Нет, всякое объяснение опричных предприятий опровергалось логикой. Они годились лишь для тех, кто непременно искал разумное во всяком деянии царя. Соблазнительно было сослаться просто на душевное заболевание Ивана Васильевича, но ведь кто-то грел руки на чужих пепелищах! В нелепостях опричнины могла проявиться грызня между теми, кого Андрей Михайлович удачно назвал «кромешниками» и «порозотами, сиречь подобедами»: каждый тянул скатерть к себе, посуда летела со стола... Иные казни он так и объяснял: «Чаю, ради их богатых имений казнили их». Но чувствовал, что и это объяснение неполно и слишком просто для того нового, что нарождалось в России.
Рождалось новое понятие государства, какое не снилось ни одному злодею королю в Европе. Сильная власть найдёт служителей – и иноков и книжников, готовых оправдать её, разумно истолковать её безумства. В России произошёл переворот не в пользу бедных детей боярских, как верили иные шляхтичи, а в пользу решительных и беззастенчивых властолюбцев. Андрей Михайлович писал в своих тетрадях: «Вместо нарочитых, доброй совестью украшенных мужей собрал со всея тамошния Руссия земли человеков скверных и всякими злостьми исполненных и к тому же обвязал их клятвами страшными». Как и в душегубской ватаге, в Москве царили зло и верность атаману. Такой жестокой, рвущей губы узды ещё не знала русская лошадка – даже во времена татарского ига.
Опричнина создала у московитов обманчивое впечатление военной силы, готовой сокрушить любого внешнего врага. Под этим впечатлением велись переговоры с Сигизмундом Августом. Тот сделал вполне приемлемое предложение по разделу Ливонии: сохраняя за Литвой Инфлянты, оно давало России вечный мир, то есть развязывало руки для завоевания Северной Ливонии с Ревелем. Одни шведы не могли противостоять русской армии. Если царю было нужно море, он мог через год-другой получить всё побережье Финского залива... Иван Васильевич выдвинул Сигизмунду заведомо неприемлемые требования: отдать России всю Ливонию с городом Ригой, Кйевщину, Витебск и Оршу. И этой дикости Курбский не мог найти разумного объяснения, кроме самоубийственного желания продолжить многолетнюю войну. Собор в Москве поддержал требования царя, но попробовал бы он не поддержать... Неизвестно, чего было больше в воззвании великолуцких помещиков – верноподданного ужаса или жадности: «Мы-де, холопи государевы, за десятину земли Полоцкого повета головы положим!» Свои бы земли не запустили, воинники.
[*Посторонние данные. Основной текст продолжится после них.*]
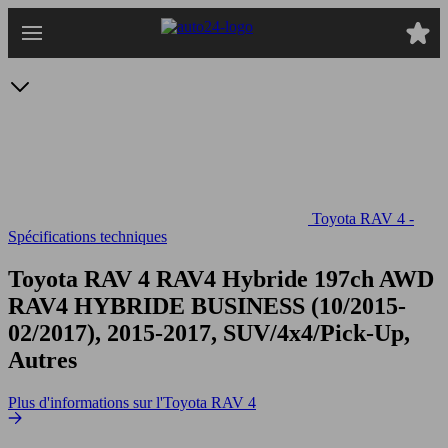
Passer
au
contenu
principal
Toyota RAV 4 -
Spécifications techniques
Toyota RAV 4 RAV4 Hybride 197ch AWD
RAV4 HYBRIDE BUSINESS (10/2015-
02/2017), 2015-2017, SUV/4x4/Pick-Up,
Autres
Plus d'informations sur l'Toyota RAV 4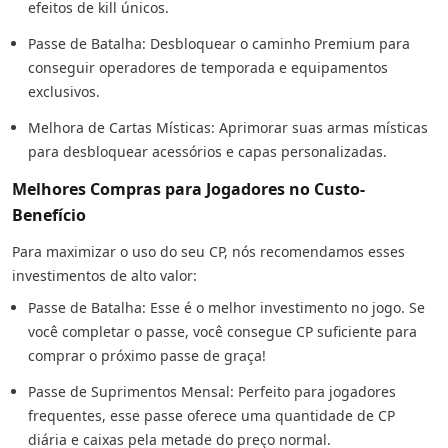
efeitos de kill únicos.
Passe de Batalha: Desbloquear o caminho Premium para
conseguir operadores de temporada e equipamentos
exclusivos.
Melhora de Cartas Místicas: Aprimorar suas armas místicas
para desbloquear acessórios e capas personalizadas.
Melhores Compras para Jogadores no Custo-
Benefício
Para maximizar o uso do seu CP, nós recomendamos esses
investimentos de alto valor:
Passe de Batalha: Esse é o melhor investimento no jogo. Se
você completar o passe, você consegue CP suficiente para
comprar o próximo passe de graça!
Passe de Suprimentos Mensal: Perfeito para jogadores
frequentes, esse passe oferece uma quantidade de CP
diária e caixas pela metade do preço normal.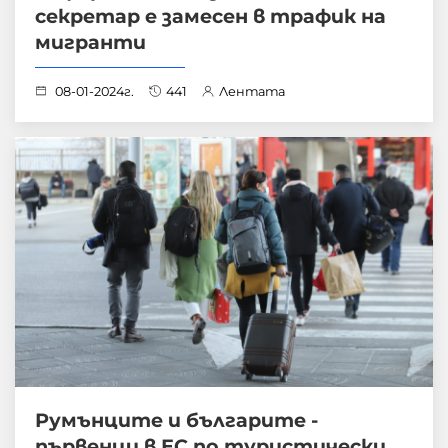
секретар е замесен в трафик на
мигранти
08-01-2024г.
441
Лентата
Румънците и българите -
първенци в ЕС по туристически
Ещё одна загадка занимала Курбского: отчего с такой безмолвной покорностью приняли опричнину русские люди? После побега Андрея Михайловича никто из воевод, бояр, князей не сделал шага в сторону границы. А Радзивилл ко многим обращался с «закрытыми листами» и прямо от имени короля. Многие знали, что их казнят, и всё-таки не возопили на всю Россию... Один митрополит Филипп поднял голос с церковного амвона, но и тот взывал к царю, а не к народу, будто не понимал, что душегубца бесполезно укорять. Молчала Церковь, молчала Дума, молчал московский посад. Каким же семенем – татарским, византийским? – заражена издревле чистая русская пшеница? «Воистину чары, всех чаров проклятее и сквернейшее, над человеческим бедным родом стались от чаров зачатого царя...»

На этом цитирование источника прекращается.